STUDY MATERIAL.
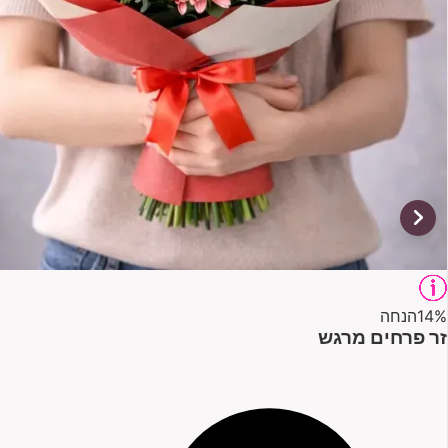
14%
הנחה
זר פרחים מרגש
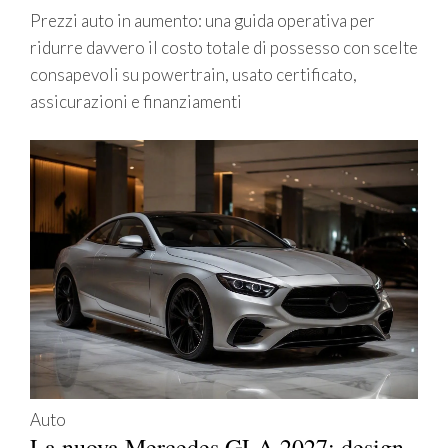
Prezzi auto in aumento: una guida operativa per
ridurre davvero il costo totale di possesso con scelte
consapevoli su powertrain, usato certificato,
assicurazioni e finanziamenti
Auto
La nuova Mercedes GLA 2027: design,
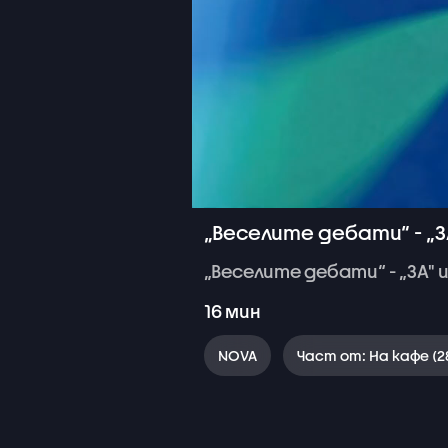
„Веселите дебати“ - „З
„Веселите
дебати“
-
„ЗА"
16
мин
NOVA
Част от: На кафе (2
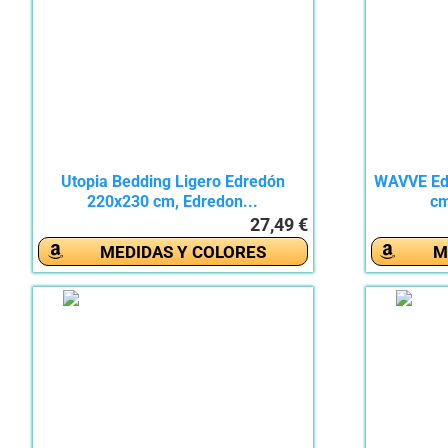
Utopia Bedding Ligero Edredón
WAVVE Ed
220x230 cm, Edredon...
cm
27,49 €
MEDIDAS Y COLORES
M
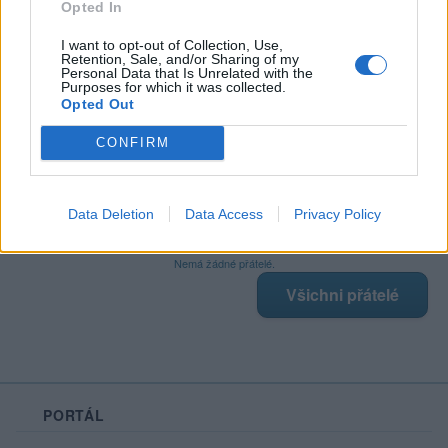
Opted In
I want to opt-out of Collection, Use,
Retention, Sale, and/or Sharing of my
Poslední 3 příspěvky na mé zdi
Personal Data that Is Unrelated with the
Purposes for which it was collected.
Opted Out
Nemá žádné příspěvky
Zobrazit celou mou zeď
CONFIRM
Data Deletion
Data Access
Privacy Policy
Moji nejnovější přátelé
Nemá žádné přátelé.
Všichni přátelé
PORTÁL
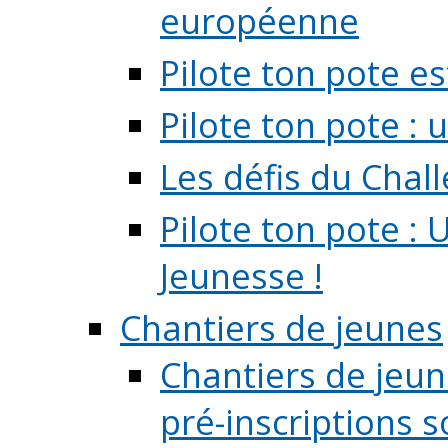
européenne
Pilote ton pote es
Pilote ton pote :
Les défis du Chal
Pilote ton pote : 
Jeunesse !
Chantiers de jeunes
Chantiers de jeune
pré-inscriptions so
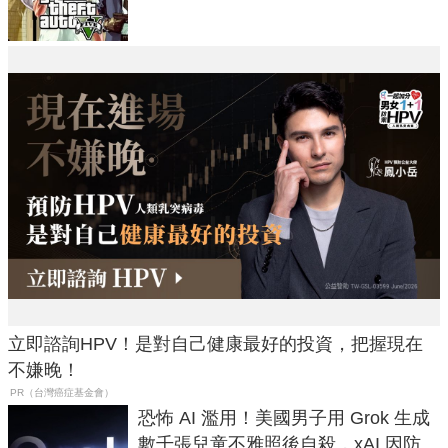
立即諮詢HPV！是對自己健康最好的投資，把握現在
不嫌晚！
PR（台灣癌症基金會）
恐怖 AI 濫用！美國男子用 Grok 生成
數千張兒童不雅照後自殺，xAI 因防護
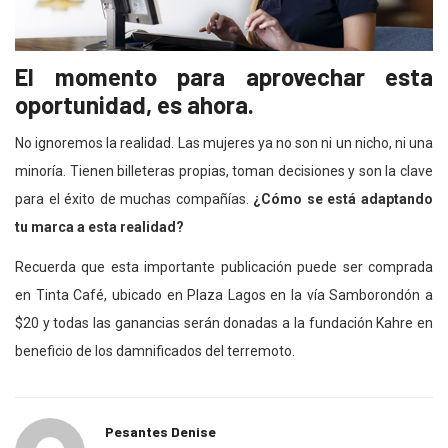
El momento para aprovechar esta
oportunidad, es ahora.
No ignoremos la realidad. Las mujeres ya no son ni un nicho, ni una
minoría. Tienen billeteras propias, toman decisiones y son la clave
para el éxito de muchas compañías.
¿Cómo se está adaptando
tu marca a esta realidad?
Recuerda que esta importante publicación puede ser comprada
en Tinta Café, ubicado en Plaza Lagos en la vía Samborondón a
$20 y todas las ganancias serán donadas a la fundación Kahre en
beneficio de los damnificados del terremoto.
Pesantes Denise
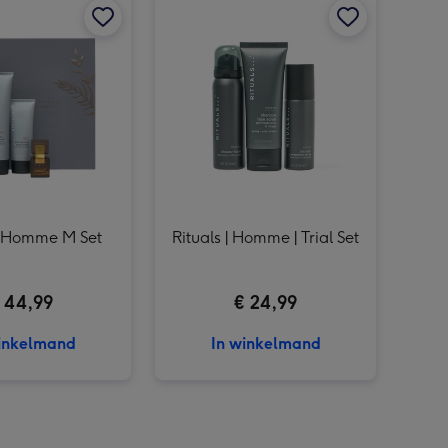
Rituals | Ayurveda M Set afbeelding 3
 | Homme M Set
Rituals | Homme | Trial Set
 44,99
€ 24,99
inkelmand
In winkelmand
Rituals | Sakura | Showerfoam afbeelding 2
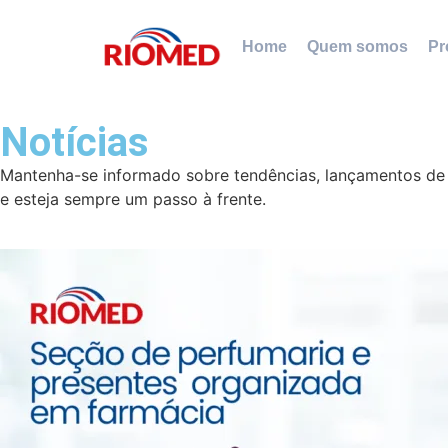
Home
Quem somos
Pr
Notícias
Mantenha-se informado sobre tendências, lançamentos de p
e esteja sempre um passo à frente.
...
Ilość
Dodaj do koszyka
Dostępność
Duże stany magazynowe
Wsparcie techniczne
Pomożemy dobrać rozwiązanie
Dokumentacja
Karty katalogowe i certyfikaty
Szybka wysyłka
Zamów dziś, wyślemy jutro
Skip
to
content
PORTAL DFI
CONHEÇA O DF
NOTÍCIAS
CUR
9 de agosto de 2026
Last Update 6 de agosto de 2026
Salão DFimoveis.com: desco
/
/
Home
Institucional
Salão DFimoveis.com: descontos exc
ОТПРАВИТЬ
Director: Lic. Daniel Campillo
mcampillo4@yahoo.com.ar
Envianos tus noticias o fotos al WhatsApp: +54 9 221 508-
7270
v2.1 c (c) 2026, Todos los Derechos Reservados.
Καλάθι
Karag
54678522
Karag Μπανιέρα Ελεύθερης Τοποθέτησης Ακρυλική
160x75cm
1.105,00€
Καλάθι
...
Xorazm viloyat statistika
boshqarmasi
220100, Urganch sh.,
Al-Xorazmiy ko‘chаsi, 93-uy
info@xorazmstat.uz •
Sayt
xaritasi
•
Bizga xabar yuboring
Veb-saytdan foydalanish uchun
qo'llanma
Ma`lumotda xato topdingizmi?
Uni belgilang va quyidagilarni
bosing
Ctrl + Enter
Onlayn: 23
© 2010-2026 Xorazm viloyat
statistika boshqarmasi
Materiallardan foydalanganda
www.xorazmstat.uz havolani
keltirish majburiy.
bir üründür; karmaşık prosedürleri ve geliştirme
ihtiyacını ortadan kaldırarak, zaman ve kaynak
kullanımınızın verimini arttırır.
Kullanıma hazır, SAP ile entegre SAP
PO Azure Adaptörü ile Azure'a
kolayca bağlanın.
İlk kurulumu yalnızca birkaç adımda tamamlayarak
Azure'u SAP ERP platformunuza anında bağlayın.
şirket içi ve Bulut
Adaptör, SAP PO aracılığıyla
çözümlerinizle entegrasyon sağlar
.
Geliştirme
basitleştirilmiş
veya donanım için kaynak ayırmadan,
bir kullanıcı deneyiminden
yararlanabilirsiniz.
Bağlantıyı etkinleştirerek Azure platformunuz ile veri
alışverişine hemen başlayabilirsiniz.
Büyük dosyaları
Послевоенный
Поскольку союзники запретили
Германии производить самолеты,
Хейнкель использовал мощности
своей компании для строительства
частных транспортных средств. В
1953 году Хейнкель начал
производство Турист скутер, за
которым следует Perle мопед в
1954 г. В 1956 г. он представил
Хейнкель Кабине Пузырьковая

TASK PROMPT.
Please copy the lines above from the line with "Azure'u SAP ERP" up to and including the line with "Хейнкель Кабине Пузырьковая", exactly as written and with nothing else.

COMPLETED EXERCISE.
Azure'u SAP ERP platformunuza anında bağlayın.
şirket içi ve Bulut
Adaptör, SAP PO aracılığıyla
çözümlerinizle entegrasyon sağlar
.
Geliştirme
basitleştirilmiş
veya donanım için kaynak ayırmadan,
bir kullanıcı deneyiminden
yararlanabilirsiniz.
Bağlantıyı etkinleştirerek Azure platformunuz ile veri
alışverişine hemen başlayabilirsiniz.
Büyük dosyaları
Послевоенный
Поскольку союзники запретили
Германии производить самолеты,
Хейнкель использовал мощности
своей компании для строительства
частных транспортных средств. В
1953 году Хейнкель начал
производство Турист скутер, за
которым следует Perle мопед в
1954 г. В 1956 г. он представил
Хейнкель Кабине Пузырьковая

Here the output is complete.